Monday, January 31, 2005

SBC Directories going on the Block

Well, SBC denies it, which is the surest sign that it's coming.

The acquisition of AT&T for $16 billion can only be financed by SBC showing huge opportunities for growth. While their directory business is a cash cow, spewing cashflow, it's a no growth business.

Competition from the independents, the internet and their SBC's sheer size have put the directory business in a no growth mode for many years. The future doesn't show any flashes of brilliance on how they will get the elephant to dance.

In short, SBC has a great directory business, just not a growing directory business.

Wall Street punishes companies that can't promise and deliver consistent growth. It doesn't make sense, but it's the way of the jungle.

I have several conversations over the weekend with people close to the subject, and no one seems to know how soon it will happen, but the general consensus is that it WILL happen.

I believe that we'll see the directory business sold off in big chunks to financial buyers. It's incredibly large to consider selling to one investor, and by breaking it up, they can separate the better growing areas from the dragging areas.

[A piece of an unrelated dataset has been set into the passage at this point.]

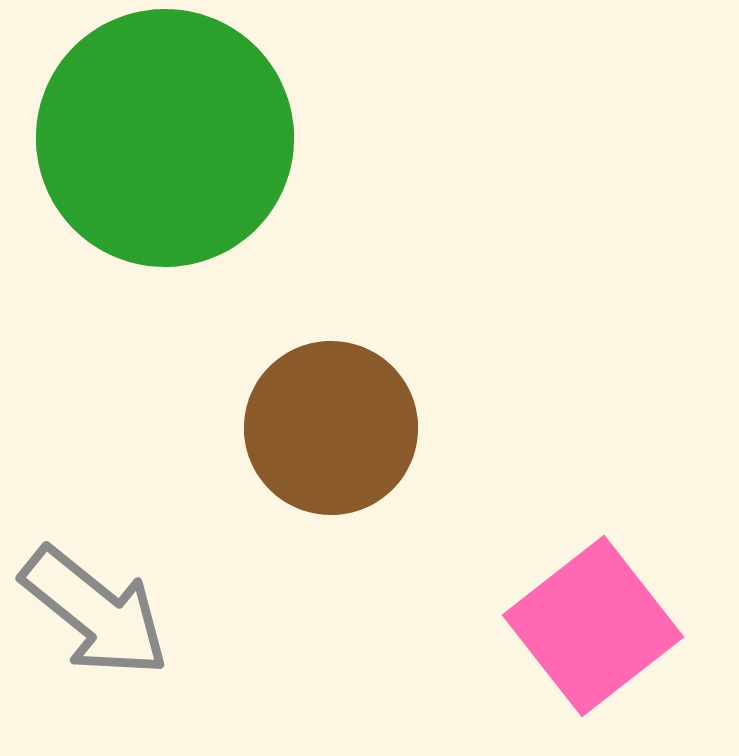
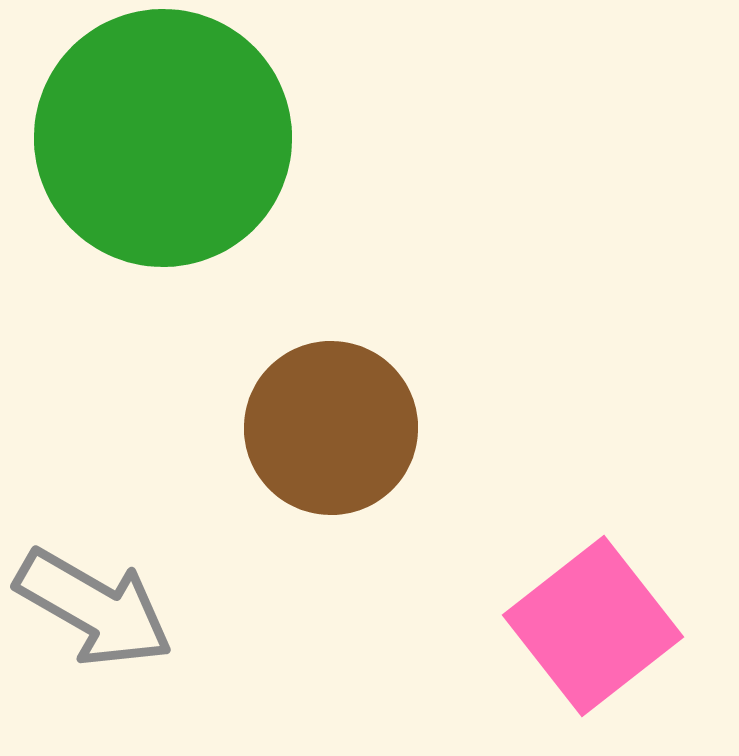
green circle: moved 2 px left
gray arrow: moved 1 px left, 4 px up; rotated 9 degrees counterclockwise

What does this mean for advertisers? Well, probably not much in the short term, but over the next few years, the pressure will be cranked up high on the company to produce better results. That's generally good for advertisers who will be key to the company's success.

Anyone want to place a bet on when they announce they're "seeking strategic guidance from an investment banking firm?"


Anonymous Anonymous said...

If this happens, how would SBC Inc would replace the net income that the DO provides with less than 10% of the net revenue? If there is one business constantly under the radar at investor calls, quarterly reports, etc... is the Directory Business, and I guess that is by design.

9:41 AM  
Anonymous Call Me Wily Fox said...

In a similar move - let's examine how BellSouth Advertising will, in March, replace it's Sales oriented President (Elmer Smith) with a Finance oriented President (Ike Harris). Is BellSouth Advertising working on getting it's numbers in place for a sale and a cash windfall to parent company BellSouth? BellSouth's desire to become more aggressive in it's development of new technology line and wireless infrastruture is challenged by it's need to protect investor profits. Only a huge cash influx could satisfy both objectives. The telco's are betting that print advertising will disappear as online usage grows and they are trying to cash out their directories before the value plummets. Overall it appears that the phone company mentality is driving decisions to hold on to the low margin telecom sectors and divest themselves of the high profit subsidiaries. In the long run the telco's will find themselves with infrastructure developed far beyond demand, making small margins and probably crying for government help. This is what happens when you get too many MBA's together, managing a business by reports and metrics and totally lacking common sense and street level understanding.

7:26 PM  
Anonymous Anonymous said...

I think Dick's comment is un-called for. Although I am not a supporter of SBC YP..... the comment is not appropriate comming from someone that works at a competing company. FACTs only please. Not enough fact to back up your statement. January??? This is now October. Won't happen... Good attempt at spreading "rumor" to keep a competitor down. Also Verizon was having subpar revenues until now..... meanwhile Verizon will still take it to competitors and keep innovating.